We’ve beaten, cursed, fought, abused, bullied, walked their land like masters and sent children to harass them. To plow a mere two meters from their doorstep, they have to coordinate with Israel’s Civil Administration in the West Bank.
And the Jabari family? They didn’t get the hint and didn’t leave. So then we tried the municipal tax.
In 2015, shortly after the family petitioned the High Court against a hut that the settlers had built for prayer services on the family’s privately owned land, Kiryat Arba sent a brazen demand that they pay it municipal tax. Attorney Sliman Shahin then petitioned the High Court yet again against the tax.
In the end, as noted, the settlement rescinded its tax bill. About a week later, also as noted, the IDF once again raided the house.
The courageous Ayat Jabari, a volunteer with rights group B’Tselem, insisted on her right to film the soldiers while they raided her house. They staged a “security check” on her, in her own house, to prevent her from filming.
According to the IDF Spokesman’s Office, no device was planted in the house. According to the IDF, the raid was an “operation in the Al-Muhawal neighborhood whose purpose was to search for weaponry, which, according to our intelligence, was in the house. To conduct the search, the force was accompanied by a classified IDF unit that uses dogs trained to search for weapons by methods we cannot elaborate on. During the searches, security checks were performed on everyone present in the house, as standard procedure, while preserving the dignity of family members and the house.”

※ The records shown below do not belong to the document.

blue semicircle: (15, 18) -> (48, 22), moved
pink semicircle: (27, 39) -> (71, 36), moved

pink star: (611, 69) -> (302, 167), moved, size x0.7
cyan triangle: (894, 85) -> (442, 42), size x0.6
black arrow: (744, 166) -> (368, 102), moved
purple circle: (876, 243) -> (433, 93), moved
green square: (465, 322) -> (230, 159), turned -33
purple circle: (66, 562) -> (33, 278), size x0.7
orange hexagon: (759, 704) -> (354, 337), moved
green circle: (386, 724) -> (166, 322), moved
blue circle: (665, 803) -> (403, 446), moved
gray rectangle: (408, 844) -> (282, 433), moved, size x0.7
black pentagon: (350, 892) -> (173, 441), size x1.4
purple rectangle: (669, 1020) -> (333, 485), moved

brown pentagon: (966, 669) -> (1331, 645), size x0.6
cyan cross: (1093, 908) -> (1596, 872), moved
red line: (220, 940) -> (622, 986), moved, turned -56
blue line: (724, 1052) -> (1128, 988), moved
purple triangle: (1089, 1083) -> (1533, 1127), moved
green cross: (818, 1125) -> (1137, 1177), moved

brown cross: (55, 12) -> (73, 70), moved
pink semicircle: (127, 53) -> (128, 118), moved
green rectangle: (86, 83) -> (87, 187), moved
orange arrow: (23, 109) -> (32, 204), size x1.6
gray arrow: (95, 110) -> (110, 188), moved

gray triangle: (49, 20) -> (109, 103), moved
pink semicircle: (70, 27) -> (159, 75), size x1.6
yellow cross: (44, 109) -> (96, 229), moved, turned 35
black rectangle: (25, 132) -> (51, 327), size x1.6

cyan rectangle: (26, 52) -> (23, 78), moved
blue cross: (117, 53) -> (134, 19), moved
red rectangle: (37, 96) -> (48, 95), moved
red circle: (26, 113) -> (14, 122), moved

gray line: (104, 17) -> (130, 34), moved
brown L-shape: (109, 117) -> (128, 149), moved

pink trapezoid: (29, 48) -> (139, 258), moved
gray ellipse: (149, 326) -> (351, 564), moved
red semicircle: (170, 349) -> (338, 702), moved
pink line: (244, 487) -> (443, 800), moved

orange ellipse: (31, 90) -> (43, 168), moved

No weapons were found, but the goal was partly achieved. Once again, the family awoke in fear in the middle of the night to the sound of soldiers knocking on their doors. Once again, rifles were pointed at the frightened children, all the drawers were overturned and their new router was broken during the search. And they understood that this could happen again and again because their house and land are a wonderful place for Kiryat Arba to expand.